The dielectric constant and quality factor (Q) were measured using the Hakki-Coleman method using TE ₁₁ resonance mode. The resonance frequency was measured by measuring the change in the resonance frequency after 2 hours at -30 ℃, + 25 ℃ and + 70 ℃. The temperature coefficient of was calculated.

Table 1 shows the microwave dielectric properties of the specimens for each composition.

x y Sintering Temperature (℃) permittivity Q _fo (GHz) T _f (ppm / ℃) 0.26 0.59 1450 / 12hr 47.44 53,984 17.20 1475 / 12hr 46.37 52,126 19.67 1500 / 12hr 45.12 49,369 20.11 0.60 1450 / 12hr 46.07 52,907 7.70 1475 / 12hr 45.15 50,316 8.54 1500 / 12hr 44.78 49,129 8.47 0.61 1450 / 12hr 44.70 51,312 -1.80 1475 / 12hr 43.10 51,007 -1.25 1500 / 12hr 42.02 50,155 -1.55 0.62 1450 / 12hr 43.33 50,305 -11.30 1475 / 12hr 41.70 49,367 -12.00 1500 / 12hr 41.50 47,908 -12.65 0.63 1450 / 12hr 41.96 49,376 -20.80 1475 / 12hr 41.55 48,887 -22.30 1500 / 12hr 40.77 49,944 -22.95 0.28 0.59 1450 / 12hr 46.97 56,007 19.10 1475 / 12hr 47.15 55,028 20.34 1500 / 12hr 47.30 53,116 20.99 0.60 1450 / 12hr 45.60 55,853 9.60 1475 / 12hr 45.80 54,907 9.85 1500 / 12hr 46.18 53,170 9.77 0.61 1450 / 12hr 44.23 54,992 0.10 1475 / 12hr 45.09 52,960 0.45 1500 / 12hr 46.10 52,800 0.52 0.62 1450 / 12hr 42.86 54,080 -9.40 1475 / 12hr 44.00 53,114 -10.52 1500 / 12hr 44.82 52,009 -9.99 0.63 1450 / 12hr 41.49 53,220 -18.90 1475 / 12hr 42.35 51,997 -19.65 1500 / 12hr 42.99 51,000 -19.80

As can be seen from Table 1, CaTiO ₃ is dissolved in Al ₂ O ₃ and Ca ₂ Nb ₂ O ₇ at an appropriate composition ratio to obtain a dielectric constant of 40 or more, a high quality coefficient (50,000 or more), and a temperature coefficient of resonance frequency.
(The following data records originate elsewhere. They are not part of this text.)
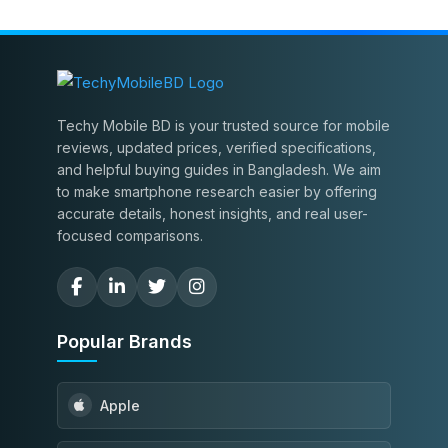
Techy Mobile BD is your trusted source for mobile
reviews, updated prices, verified specifications,
and helpful buying guides in Bangladesh. We aim
to make smartphone research easier by offering
accurate details, honest insights, and real user-
focused comparisons.
Popular Brands
Apple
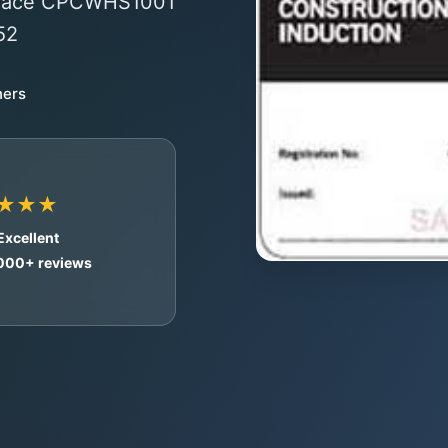
o-face CPCWHS1001
52
ners
★★★
Excellent
,000+ reviews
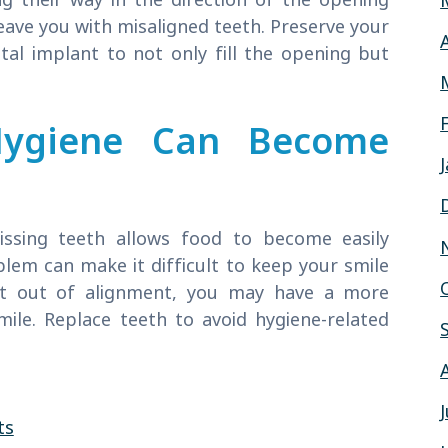
leave you with misaligned teeth. Preserve your
tal implant to not only fill the opening but
Hygiene Can Become
missing teeth allows food to become easily
blem can make it difficult to keep your smile
hift out of alignment, you may have a more
mile. Replace teeth to avoid hygiene-related
ts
A dielectric ceramic composition for microwaves that can be easily controlled between -10 ppm / ° C and +10 ppm / ° C can be prepared.

The dielectric material of the present invention has a dielectric constant of 40 or more, high quality factor (Q), and it is possible to easily control the temperature coefficient of the resonance frequency within a certain range.

Claims (1)

A dielectric material for microwaves having a dielectric constant of 40 or more and a quality factor of 50,000 or more and having a temperature coefficient of resonant frequency of -10 ppm / 占 폚 to +10 ppm / 占 폚, The dielectric material satisfies the general formula (1-xy) CaTiO ₃ -x (Al ₂ O ₃ ) -y (Ca ₂ Nb ₂ 0 ₇ ), where 0.2 ≦ x ≦ 0.4 and 0.5 ≦ y ≦ 0.7 A dielectric material for microwaves.